• Work instruction
Look through the entries below for the string "prezzo", and copy each line where it is found.

• Information supplied
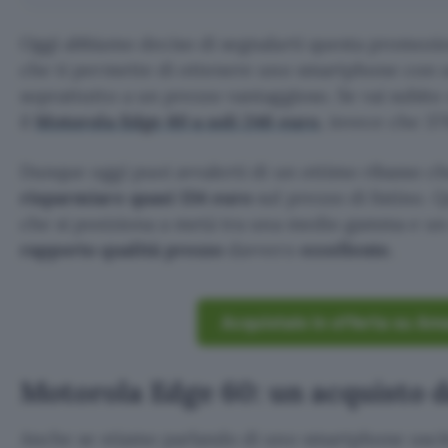
Oggi abbiamo deciso di segnalarti questa promozi
che ti permette di ottenere uno smartphone con u
soprattutto a un prezzo vantaggioso. Se vai subit
il
Motorola Edge 60 a soli 246 euro
, invece che 37
Dunque oggi puoi avvalerti di un ottimo ribasso ch
risparmiare quasi 134 euro
sul prezzo di listino.
che si posiziona a metà tra una medio gamma e un 
rapporto qualità prezzo
davvero
eccellente.
Acquistalo in offerta su Am
Motorola Edge 60: un acquisto 
Anche se stiamo parlando di uno smartphone usci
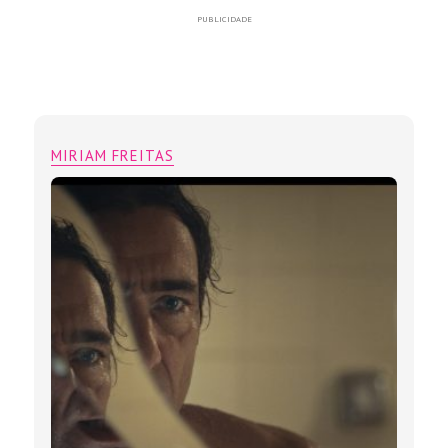
PUBLICIDADE
MIRIAM FREITAS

• Answer
soprattutto a un prezzo vantaggioso. Se vai subit
sul prezzo di listino.
rapporto qualità prezzo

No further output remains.